For production ReAct agents, add structured logging of every Thought/Action/Observation cycle with timestamps and token counts. This log is your primary debugging tool when an agent produces an unexpected result. Review failed runs by reading the thought trace: the failure point is almost always visible as a step where the reasoning diverged from the task goal, a tool returned unexpected output, or the agent prematurely concluded it had finished. Store these traces for at least 30 days to enable root-cause analysis of reported incidents.

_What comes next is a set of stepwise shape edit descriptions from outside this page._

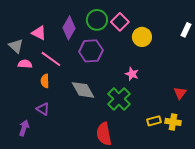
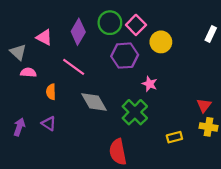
purple hexagon: (91, 51) -> (125, 56), moved
pink line: (51, 59) -> (74, 67), moved
yellow cross: (173, 122) -> (208, 127), moved
purple arrow: (24, 128) -> (19, 127), moved

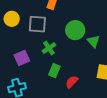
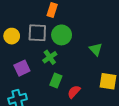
yellow circle: (12, 19) -> (12, 36), moved
green circle: (75, 30) -> (62, 35), moved

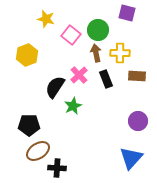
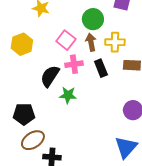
pink square: (71, 35) -> (66, 40), moved
pink cross: (79, 75) -> (74, 64), turned 36
green star: (73, 106) -> (68, 95), turned 30

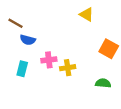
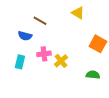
brown line: (16, 23) -> (40, 21), moved
yellow cross: (68, 68) -> (61, 61), turned -32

Enforce a consistent scratchpad format per ReAct cycle: Thought (one concise sentence about the current goal), Action (tool name plus JSON arguments), Observation (truncated tool result). Truncate observation outputs aggressively to around 200 tokens without losing key information -- verbose tool result logs waste context window space and make it harder for the model to maintain coherent reasoning across many steps.

For agents that handle sensitive domains (legal, medical, financial), add a pre-action review step before executing any tool call. The review step prompts a separate model instance to evaluate whether the planned action is safe, appropriate, and consistent with the stated user intent. This adds 200-400ms latency but significantly reduces the risk of irreversible harmful actions. Route flagged actions to human review rather than blocking them outright, to preserve recall while protecting against high-severity errors.